Collected data
══════════════════════════════

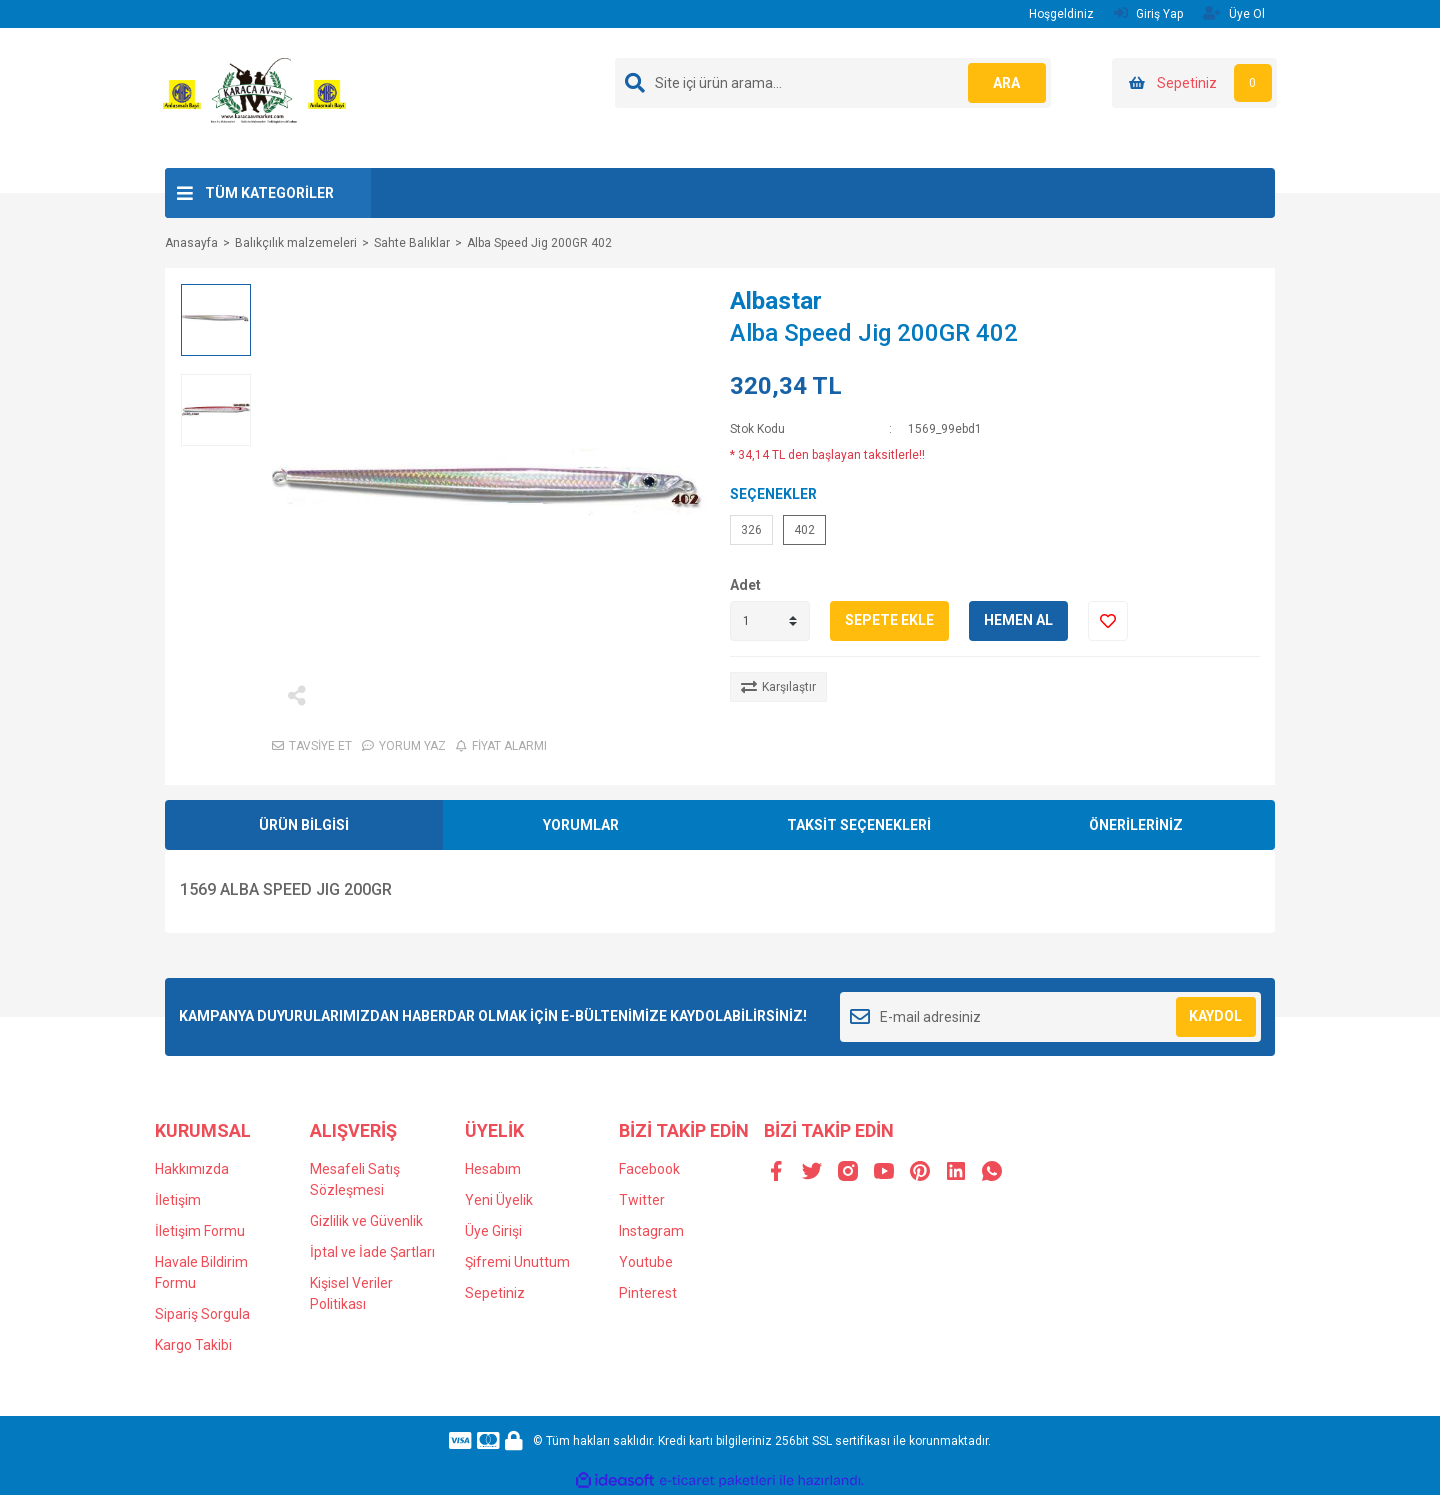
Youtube (646, 1262)
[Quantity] (770, 621)
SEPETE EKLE (889, 620)
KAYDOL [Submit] (1215, 1016)
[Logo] (254, 97)
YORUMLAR (581, 825)
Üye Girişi (493, 1231)
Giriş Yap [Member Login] (1148, 13)
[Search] (833, 83)
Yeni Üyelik (499, 1200)
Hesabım (493, 1169)
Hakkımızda (192, 1169)
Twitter (642, 1200)
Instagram (651, 1231)
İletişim (178, 1200)
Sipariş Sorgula (202, 1314)
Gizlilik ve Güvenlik (366, 1221)
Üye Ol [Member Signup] (1234, 13)
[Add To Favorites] (1108, 621)
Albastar (776, 301)
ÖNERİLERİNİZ (1136, 825)
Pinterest (648, 1293)
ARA (1006, 83)
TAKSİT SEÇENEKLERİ (859, 825)
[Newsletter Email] (1050, 1017)
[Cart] (1194, 83)
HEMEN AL (1018, 620)
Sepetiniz (495, 1293)
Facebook (649, 1169)
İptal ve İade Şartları (372, 1252)
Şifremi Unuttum (517, 1262)
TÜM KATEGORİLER (269, 193)
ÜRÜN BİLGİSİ (304, 825)
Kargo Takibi (193, 1345)
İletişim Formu (200, 1231)
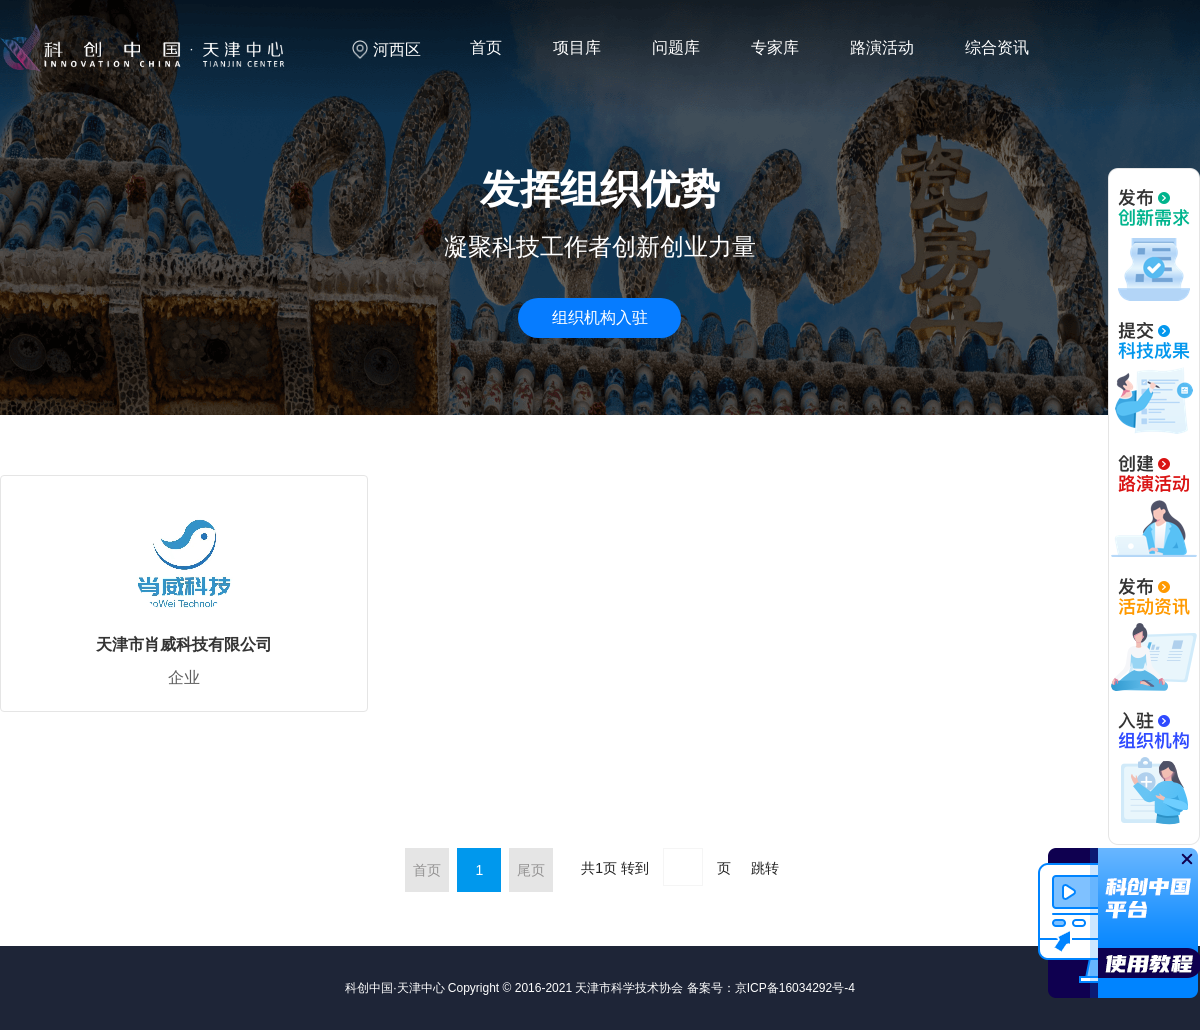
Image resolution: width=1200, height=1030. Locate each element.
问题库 (676, 47)
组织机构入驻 (600, 317)
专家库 (775, 47)
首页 (486, 47)
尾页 (531, 870)
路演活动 (882, 47)
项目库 (577, 47)
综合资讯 (997, 47)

══════════════════════════════

PROBLEM DESCRIPTION — Omit the pictures and copy the records above exactly.

ANSWER BOX —
Youtube (646, 1262)
[Quantity] (770, 621)
SEPETE EKLE (889, 620)
KAYDOL [Submit] (1215, 1016)
[Logo] (254, 97)
YORUMLAR (581, 825)
Üye Girişi (493, 1231)
Giriş Yap [Member Login] (1148, 13)
[Search] (833, 83)
Yeni Üyelik (499, 1200)
Hesabım (493, 1169)
Hakkımızda (192, 1169)
Twitter (642, 1200)
Instagram (651, 1231)
İletişim (178, 1200)
Sipariş Sorgula (202, 1314)
Gizlilik ve Güvenlik (366, 1221)
Üye Ol [Member Signup] (1234, 13)
[Add To Favorites] (1108, 621)
Albastar (776, 301)
ÖNERİLERİNİZ (1136, 825)
Pinterest (648, 1293)
ARA (1006, 83)
TAKSİT SEÇENEKLERİ (859, 825)
[Newsletter Email] (1050, 1017)
[Cart] (1194, 83)
HEMEN AL (1018, 620)
Sepetiniz (495, 1293)
Facebook (649, 1169)
İptal ve İade Şartları (372, 1252)
Şifremi Unuttum (517, 1262)
TÜM KATEGORİLER (269, 193)
ÜRÜN BİLGİSİ (304, 825)
Kargo Takibi (193, 1345)
İletişim Formu (200, 1231)
Image resolution: width=1200, height=1030. Locate each element.
问题库 (676, 47)
组织机构入驻 (600, 317)
专家库 (775, 47)
首页 (486, 47)
尾页 (531, 870)
路演活动 (882, 47)
项目库 (577, 47)
综合资讯 (997, 47)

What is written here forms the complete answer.